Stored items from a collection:
################

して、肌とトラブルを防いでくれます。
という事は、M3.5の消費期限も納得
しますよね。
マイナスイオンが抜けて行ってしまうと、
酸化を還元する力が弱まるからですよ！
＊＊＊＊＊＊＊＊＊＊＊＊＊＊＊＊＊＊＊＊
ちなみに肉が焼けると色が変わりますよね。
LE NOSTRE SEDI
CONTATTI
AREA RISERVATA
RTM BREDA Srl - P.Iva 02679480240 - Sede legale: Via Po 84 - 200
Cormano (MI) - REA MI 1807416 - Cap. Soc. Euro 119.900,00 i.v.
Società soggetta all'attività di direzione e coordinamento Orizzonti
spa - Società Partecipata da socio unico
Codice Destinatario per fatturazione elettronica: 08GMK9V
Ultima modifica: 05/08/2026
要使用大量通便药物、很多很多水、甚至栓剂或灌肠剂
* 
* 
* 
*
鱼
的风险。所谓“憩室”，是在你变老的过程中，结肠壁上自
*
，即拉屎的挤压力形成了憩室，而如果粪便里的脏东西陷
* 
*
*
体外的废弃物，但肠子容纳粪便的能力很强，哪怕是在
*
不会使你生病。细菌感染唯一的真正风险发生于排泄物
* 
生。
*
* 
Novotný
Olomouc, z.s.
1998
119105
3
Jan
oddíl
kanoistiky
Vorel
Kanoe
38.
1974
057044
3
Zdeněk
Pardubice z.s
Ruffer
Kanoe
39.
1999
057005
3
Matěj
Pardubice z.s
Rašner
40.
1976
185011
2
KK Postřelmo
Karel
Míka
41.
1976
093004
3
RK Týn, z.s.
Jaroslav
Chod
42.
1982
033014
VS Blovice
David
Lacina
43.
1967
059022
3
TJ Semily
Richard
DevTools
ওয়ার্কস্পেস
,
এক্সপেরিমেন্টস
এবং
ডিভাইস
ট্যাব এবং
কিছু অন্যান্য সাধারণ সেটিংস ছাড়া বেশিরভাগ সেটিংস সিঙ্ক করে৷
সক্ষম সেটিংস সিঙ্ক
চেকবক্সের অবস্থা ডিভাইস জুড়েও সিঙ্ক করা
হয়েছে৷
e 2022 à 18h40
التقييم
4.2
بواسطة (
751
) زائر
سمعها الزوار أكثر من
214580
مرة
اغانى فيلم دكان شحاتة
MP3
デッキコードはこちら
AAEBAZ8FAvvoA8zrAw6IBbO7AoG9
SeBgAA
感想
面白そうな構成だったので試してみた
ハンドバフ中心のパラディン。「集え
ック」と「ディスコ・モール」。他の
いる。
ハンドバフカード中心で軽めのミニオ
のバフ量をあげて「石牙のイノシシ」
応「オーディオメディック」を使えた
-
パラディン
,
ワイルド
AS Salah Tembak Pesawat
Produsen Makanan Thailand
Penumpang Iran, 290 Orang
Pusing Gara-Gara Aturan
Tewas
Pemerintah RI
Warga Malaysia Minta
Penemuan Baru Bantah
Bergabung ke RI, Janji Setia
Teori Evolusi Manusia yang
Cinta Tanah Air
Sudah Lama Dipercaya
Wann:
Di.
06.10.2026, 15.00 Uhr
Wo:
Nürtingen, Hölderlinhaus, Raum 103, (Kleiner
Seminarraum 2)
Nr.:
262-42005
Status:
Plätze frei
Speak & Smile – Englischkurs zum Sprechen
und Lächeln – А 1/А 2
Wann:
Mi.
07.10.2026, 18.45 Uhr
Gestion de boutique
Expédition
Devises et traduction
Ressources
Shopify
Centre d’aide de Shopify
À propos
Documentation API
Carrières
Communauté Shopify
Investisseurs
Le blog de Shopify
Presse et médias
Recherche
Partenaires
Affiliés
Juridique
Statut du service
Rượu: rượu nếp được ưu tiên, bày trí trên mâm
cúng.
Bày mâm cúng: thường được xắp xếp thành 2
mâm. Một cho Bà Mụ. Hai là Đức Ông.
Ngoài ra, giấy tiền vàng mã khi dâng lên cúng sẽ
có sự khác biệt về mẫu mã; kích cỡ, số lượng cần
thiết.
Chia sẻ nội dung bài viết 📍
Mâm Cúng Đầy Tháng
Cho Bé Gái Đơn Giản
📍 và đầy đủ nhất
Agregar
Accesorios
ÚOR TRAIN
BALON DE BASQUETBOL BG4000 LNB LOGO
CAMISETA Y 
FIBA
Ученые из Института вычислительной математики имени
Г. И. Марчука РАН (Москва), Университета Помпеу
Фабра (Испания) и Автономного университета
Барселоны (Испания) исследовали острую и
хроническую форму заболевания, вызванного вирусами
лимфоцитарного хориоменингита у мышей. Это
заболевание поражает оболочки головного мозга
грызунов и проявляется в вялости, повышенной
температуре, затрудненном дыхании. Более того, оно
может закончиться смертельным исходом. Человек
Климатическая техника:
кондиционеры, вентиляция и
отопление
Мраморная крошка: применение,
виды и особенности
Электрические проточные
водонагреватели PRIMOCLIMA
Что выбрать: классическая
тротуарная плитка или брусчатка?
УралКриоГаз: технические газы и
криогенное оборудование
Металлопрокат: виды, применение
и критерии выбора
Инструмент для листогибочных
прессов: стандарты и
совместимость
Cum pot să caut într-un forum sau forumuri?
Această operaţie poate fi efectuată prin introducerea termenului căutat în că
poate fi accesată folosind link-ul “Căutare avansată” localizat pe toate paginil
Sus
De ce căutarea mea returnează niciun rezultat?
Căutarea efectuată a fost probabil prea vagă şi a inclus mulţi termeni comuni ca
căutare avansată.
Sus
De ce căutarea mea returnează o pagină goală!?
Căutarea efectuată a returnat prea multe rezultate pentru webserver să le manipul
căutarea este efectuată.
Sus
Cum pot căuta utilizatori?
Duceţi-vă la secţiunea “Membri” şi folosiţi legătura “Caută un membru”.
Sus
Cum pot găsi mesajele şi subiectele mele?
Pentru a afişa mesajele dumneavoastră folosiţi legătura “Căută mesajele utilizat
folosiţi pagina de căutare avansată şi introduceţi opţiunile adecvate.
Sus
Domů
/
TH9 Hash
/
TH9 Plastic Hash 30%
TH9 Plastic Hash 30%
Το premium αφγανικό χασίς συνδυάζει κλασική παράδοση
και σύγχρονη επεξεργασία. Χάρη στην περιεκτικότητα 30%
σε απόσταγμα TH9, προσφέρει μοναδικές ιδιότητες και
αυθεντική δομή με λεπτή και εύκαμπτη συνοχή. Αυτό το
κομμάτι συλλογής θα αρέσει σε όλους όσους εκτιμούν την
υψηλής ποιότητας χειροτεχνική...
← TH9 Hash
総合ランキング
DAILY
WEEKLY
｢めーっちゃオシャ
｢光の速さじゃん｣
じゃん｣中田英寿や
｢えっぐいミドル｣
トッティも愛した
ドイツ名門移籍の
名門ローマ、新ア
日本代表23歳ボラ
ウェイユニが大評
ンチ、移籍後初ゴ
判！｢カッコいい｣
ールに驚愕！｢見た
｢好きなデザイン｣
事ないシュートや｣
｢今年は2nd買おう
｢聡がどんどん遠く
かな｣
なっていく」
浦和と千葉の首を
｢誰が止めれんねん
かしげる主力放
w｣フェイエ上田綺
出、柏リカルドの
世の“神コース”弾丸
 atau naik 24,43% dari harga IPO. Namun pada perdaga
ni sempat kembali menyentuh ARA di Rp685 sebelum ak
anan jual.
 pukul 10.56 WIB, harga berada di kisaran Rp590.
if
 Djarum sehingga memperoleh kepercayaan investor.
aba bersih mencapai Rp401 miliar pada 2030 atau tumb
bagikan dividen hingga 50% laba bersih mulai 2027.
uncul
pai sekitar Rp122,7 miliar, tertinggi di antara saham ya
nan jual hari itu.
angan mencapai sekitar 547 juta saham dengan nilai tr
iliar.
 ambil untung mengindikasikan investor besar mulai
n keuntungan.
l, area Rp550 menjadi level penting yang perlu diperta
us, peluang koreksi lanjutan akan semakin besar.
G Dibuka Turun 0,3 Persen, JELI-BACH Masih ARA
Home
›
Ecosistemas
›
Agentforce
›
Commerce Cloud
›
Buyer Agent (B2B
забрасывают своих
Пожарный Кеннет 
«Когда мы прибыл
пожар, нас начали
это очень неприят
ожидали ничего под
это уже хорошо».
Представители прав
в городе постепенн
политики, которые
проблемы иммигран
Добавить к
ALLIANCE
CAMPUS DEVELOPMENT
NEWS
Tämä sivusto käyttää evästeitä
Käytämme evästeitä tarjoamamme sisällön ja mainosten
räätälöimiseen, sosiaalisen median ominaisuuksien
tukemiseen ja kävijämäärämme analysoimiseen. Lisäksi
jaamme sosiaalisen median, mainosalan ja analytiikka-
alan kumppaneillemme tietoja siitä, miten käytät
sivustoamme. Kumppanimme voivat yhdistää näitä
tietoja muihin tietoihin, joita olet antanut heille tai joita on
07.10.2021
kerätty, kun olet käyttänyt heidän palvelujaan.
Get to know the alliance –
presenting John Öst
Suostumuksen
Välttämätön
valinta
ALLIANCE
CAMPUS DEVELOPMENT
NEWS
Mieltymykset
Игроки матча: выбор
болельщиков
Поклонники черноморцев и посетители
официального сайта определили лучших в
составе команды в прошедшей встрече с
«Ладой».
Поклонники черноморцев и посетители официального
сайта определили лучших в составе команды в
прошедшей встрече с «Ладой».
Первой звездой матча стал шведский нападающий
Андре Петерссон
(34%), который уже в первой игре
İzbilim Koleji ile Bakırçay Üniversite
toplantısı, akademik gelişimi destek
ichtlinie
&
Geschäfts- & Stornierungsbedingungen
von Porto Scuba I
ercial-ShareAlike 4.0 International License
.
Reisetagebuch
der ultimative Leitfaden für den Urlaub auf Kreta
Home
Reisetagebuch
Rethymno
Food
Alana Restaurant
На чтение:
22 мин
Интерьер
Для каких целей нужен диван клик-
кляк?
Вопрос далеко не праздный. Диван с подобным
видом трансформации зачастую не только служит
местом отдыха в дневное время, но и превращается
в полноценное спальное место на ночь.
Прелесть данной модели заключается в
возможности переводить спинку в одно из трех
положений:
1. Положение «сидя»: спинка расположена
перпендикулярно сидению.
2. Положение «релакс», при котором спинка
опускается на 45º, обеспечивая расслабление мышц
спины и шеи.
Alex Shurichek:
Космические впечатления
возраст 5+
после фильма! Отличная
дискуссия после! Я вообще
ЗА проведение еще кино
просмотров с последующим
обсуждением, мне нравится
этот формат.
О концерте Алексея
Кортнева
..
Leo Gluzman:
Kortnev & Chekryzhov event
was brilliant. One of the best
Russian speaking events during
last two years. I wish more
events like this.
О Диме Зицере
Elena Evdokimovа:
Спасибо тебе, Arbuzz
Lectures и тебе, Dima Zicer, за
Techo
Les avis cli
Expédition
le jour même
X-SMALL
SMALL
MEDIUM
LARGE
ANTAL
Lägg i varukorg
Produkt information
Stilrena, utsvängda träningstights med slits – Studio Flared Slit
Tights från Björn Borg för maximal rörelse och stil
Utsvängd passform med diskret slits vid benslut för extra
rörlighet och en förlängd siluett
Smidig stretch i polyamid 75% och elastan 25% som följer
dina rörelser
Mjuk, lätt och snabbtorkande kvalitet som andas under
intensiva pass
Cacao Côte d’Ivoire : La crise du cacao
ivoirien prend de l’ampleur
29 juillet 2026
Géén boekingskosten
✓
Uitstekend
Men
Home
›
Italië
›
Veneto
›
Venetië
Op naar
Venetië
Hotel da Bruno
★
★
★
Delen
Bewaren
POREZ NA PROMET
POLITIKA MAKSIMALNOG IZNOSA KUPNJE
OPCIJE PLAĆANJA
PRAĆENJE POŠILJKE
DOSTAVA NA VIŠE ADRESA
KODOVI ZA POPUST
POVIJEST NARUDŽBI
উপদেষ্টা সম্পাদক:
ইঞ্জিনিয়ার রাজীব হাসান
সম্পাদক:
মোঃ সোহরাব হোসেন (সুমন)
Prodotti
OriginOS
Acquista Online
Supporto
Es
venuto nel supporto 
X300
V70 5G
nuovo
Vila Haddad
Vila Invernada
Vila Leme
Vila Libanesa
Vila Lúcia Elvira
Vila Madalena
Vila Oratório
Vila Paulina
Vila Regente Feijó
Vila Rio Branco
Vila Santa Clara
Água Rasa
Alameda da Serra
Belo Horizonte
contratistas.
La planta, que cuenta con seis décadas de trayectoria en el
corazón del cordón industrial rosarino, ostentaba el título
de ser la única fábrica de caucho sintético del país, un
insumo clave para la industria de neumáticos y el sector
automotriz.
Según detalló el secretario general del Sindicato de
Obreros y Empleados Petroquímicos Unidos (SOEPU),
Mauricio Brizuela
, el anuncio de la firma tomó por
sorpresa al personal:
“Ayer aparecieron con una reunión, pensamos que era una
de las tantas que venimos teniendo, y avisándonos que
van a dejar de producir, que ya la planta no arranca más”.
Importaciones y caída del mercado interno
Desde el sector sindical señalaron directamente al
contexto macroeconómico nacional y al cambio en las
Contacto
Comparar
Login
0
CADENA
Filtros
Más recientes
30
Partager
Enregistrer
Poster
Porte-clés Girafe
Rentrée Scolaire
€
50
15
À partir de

################

▶ ACTIVITY
Please give an exact copy of the entries above, from the line with "хроническую форму заболевания, вызванного" down to the line with "тротуарная плитка или брусчатка?", inclusive, and nothing else.

▶ EXPECTED ANSWER
хроническую форму заболевания, вызванного вирусами
лимфоцитарного хориоменингита у мышей. Это
заболевание поражает оболочки головного мозга
грызунов и проявляется в вялости, повышенной
температуре, затрудненном дыхании. Более того, оно
может закончиться смертельным исходом. Человек
Климатическая техника:
кондиционеры, вентиляция и
отопление
Мраморная крошка: применение,
виды и особенности
Электрические проточные
водонагреватели PRIMOCLIMA
Что выбрать: классическая
тротуарная плитка или брусчатка?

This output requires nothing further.